Every line in the listing below that holds the word "Ziegeldach" should be returned.
>>>>
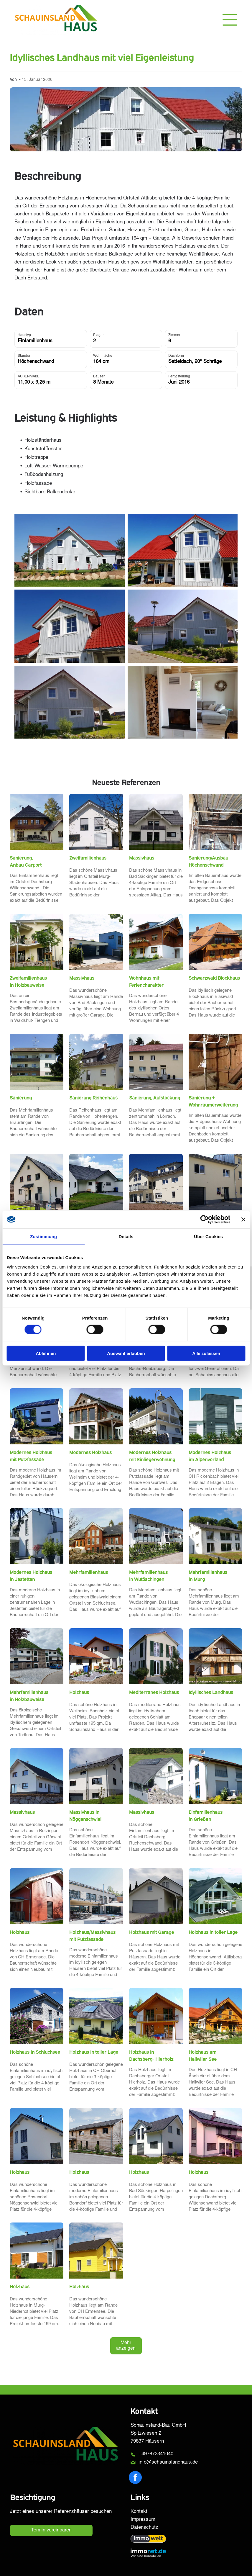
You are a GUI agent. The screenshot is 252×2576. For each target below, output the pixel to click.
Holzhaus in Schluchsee (35, 2052)
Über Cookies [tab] (208, 1236)
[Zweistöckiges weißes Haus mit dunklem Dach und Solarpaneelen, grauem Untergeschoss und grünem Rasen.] (96, 1776)
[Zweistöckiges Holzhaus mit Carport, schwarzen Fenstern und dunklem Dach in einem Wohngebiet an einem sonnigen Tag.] (96, 2136)
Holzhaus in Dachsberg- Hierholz (151, 2055)
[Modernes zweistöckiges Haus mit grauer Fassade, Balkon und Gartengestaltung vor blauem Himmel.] (36, 2016)
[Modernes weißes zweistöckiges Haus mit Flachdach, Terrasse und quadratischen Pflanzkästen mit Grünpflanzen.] (36, 1536)
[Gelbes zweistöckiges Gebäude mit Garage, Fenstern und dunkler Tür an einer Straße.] (215, 1182)
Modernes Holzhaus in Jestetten (31, 1575)
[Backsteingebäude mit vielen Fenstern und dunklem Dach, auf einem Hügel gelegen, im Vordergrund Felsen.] (96, 1536)
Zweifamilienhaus (87, 858)
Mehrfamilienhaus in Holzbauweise (29, 1695)
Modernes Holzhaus (90, 1452)
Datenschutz (144, 2527)
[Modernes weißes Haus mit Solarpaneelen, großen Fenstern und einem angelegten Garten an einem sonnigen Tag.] (36, 1416)
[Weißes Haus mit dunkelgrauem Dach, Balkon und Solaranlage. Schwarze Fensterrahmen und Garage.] (156, 822)
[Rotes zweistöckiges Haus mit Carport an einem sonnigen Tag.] (36, 1896)
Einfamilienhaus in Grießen (206, 1815)
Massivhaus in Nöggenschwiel (85, 1815)
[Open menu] (230, 19)
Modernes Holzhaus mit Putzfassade (31, 1455)
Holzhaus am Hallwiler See (203, 2055)
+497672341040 (156, 2454)
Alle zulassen (206, 1353)
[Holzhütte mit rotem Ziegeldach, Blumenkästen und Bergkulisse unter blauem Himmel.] (215, 942)
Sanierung (21, 1098)
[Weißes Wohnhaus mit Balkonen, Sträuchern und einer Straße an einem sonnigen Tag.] (156, 1536)
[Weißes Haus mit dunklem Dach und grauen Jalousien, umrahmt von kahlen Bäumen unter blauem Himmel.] (96, 822)
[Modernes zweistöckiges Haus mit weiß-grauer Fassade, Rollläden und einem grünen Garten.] (215, 1416)
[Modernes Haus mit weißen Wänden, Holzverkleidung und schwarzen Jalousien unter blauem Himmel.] (36, 2136)
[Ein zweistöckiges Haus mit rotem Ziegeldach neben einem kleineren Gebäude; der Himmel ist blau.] (96, 1656)
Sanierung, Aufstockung (154, 1098)
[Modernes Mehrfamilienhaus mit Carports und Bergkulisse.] (36, 1656)
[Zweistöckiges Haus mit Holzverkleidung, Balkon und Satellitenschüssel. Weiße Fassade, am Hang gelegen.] (156, 2016)
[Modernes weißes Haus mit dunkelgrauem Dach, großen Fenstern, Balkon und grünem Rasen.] (215, 1896)
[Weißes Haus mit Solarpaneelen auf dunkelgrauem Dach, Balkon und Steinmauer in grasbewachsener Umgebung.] (156, 1776)
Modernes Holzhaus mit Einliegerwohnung (152, 1455)
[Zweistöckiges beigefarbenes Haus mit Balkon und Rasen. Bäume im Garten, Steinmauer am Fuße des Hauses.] (36, 942)
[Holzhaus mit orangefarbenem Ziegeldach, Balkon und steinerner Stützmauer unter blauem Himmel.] (215, 2016)
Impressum (143, 2519)
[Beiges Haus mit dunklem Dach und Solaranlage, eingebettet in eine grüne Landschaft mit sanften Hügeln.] (96, 2016)
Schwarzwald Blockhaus (214, 978)
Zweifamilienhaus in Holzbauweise (28, 981)
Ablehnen (46, 1353)
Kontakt (139, 2511)
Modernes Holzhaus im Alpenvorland (210, 1455)
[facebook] (135, 2478)
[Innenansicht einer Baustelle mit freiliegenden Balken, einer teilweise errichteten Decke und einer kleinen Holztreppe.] (215, 822)
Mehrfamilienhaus (88, 1572)
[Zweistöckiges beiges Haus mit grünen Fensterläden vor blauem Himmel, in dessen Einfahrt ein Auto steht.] (156, 1656)
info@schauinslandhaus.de (168, 2462)
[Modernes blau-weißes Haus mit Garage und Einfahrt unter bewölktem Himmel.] (96, 942)
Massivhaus (141, 858)
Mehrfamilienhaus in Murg (208, 1575)
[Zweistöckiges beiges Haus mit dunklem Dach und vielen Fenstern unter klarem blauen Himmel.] (156, 1182)
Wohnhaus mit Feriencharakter (146, 981)
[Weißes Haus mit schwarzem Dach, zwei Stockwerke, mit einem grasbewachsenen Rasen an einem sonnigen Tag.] (156, 2136)
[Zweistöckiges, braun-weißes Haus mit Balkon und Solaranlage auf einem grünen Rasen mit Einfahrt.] (156, 942)
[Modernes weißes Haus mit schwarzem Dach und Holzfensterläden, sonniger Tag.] (36, 2251)
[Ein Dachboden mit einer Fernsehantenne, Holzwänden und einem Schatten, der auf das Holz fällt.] (215, 1062)
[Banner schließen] (243, 1219)
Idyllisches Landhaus (211, 1692)
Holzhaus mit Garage (151, 1932)
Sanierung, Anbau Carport (26, 861)
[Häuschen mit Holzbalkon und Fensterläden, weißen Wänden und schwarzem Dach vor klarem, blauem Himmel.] (215, 1656)
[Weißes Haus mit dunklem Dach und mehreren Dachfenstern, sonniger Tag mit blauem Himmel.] (96, 1062)
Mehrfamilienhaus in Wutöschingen (148, 1575)
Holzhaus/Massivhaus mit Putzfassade (92, 1935)
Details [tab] (126, 1236)
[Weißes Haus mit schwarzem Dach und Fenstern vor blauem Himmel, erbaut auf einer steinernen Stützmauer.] (36, 1776)
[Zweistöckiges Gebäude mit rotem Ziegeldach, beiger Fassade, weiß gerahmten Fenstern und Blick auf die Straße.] (156, 1062)
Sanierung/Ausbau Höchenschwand (208, 861)
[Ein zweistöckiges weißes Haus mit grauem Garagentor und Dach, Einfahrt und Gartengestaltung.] (156, 1896)
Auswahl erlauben (126, 1353)
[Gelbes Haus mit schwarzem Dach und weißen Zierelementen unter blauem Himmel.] (96, 2251)
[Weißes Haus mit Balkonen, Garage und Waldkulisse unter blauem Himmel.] (156, 1416)
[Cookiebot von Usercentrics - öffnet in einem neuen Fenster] (204, 1219)
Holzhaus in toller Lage (213, 1932)
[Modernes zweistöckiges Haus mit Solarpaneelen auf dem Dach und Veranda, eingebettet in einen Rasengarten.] (215, 2136)
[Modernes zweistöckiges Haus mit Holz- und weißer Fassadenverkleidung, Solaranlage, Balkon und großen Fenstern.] (96, 1416)
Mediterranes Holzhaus (154, 1692)
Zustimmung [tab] (43, 1236)
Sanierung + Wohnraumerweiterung (213, 1101)
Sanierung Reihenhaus (93, 1098)
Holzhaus (79, 1692)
<<<<
OUTPUT FOR THIS EXERCISE:
[Holzhütte mit rotem Ziegeldach, Blumenkästen und Bergkulisse unter blauem Himmel.] (215, 942)
[Ein zweistöckiges Haus mit rotem Ziegeldach neben einem kleineren Gebäude; der Himmel ist blau.] (96, 1656)
[Holzhaus mit orangefarbenem Ziegeldach, Balkon und steinerner Stützmauer unter blauem Himmel.] (215, 2016)
[Zweistöckiges Gebäude mit rotem Ziegeldach, beiger Fassade, weiß gerahmten Fenstern und Blick auf die Straße.] (156, 1062)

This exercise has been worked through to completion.